Work to complete:
Apart from the pictures, every line below needs to be reproduced verbatim.

Data shown:
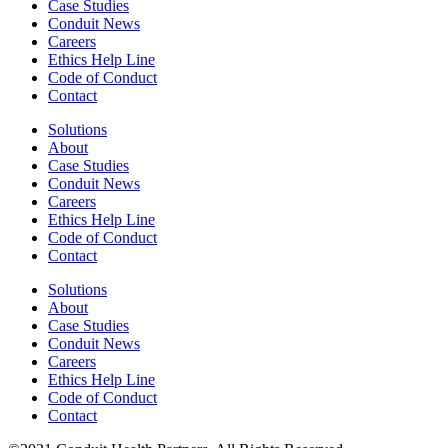
Case Studies
Conduit News
Careers
Ethics Help Line
Code of Conduct
Contact
Solutions
About
Case Studies
Conduit News
Careers
Ethics Help Line
Code of Conduct
Contact
Solutions
About
Case Studies
Conduit News
Careers
Ethics Help Line
Code of Conduct
Contact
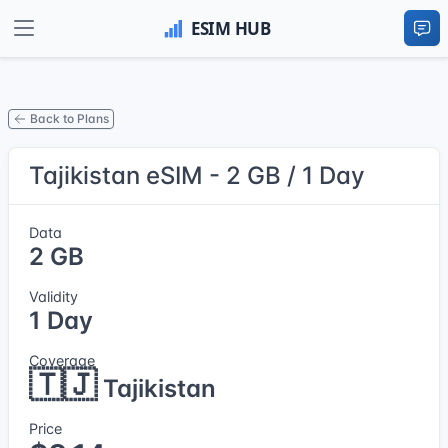
Back to Plans
Tajikistan eSIM - 2 GB / 1 Day
Data
2 GB
Validity
1 Day
Coverage
🇹🇯
Tajikistan
Price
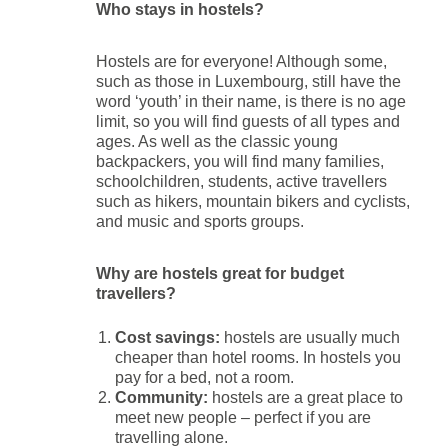
Who stays in hostels?
Hostels are for everyone! Although some,
such as those in Luxembourg, still have the
word ‘youth’ in their name, is there is no age
limit, so you will find guests of all types and
ages. As well as the classic young
backpackers, you will find many families,
schoolchildren, students, active travellers
such as hikers, mountain bikers and cyclists,
and music and sports groups.
Why are hostels great for budget
travellers?
Cost savings:
hostels are usually much
cheaper than hotel rooms. In hostels you
pay for a bed, not a room.
Community:
hostels are a great place to
meet new people – perfect if you are
travelling alone.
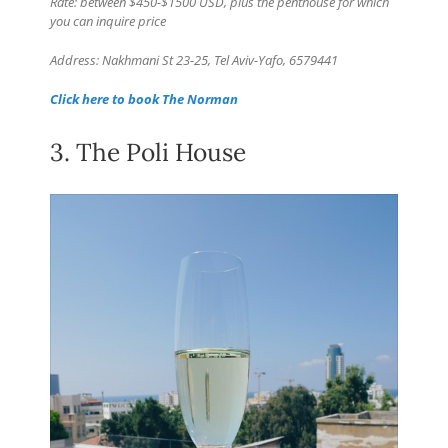
Rate: between $450-$1500 USD, plus the penthouse for which
you can inquire price
Address: Nakhmani St 23-25, Tel Aviv-Yafo, 6579441
Click here to book The Norman
3. The Poli House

Answer section:
Case Studies
Conduit News
Careers
Ethics Help Line
Code of Conduct
Contact
Solutions
About
Case Studies
Conduit News
Careers
Ethics Help Line
Code of Conduct
Contact
Solutions
About
Case Studies
Conduit News
Careers
Ethics Help Line
Code of Conduct
Contact
Back to Plans
Tajikistan eSIM - 2 GB / 1 Day
Data
2 GB
Validity
1 Day
Coverage
🇹🇯
Tajikistan
Price
Who stays in hostels?
Hostels are for everyone! Although some,
such as those in Luxembourg, still have the
word ‘youth’ in their name, is there is no age
limit, so you will find guests of all types and
ages. As well as the classic young
backpackers, you will find many families,
schoolchildren, students, active travellers
such as hikers, mountain bikers and cyclists,
and music and sports groups.
Why are hostels great for budget
travellers?
Cost savings:
hostels are usually much
cheaper than hotel rooms. In hostels you
pay for a bed, not a room.
Community:
hostels are a great place to
meet new people – perfect if you are
travelling alone.
Rate: between $450-$1500 USD, plus the penthouse for which
you can inquire price
Address: Nakhmani St 23-25, Tel Aviv-Yafo, 6579441
Click here to book The Norman
3. The Poli House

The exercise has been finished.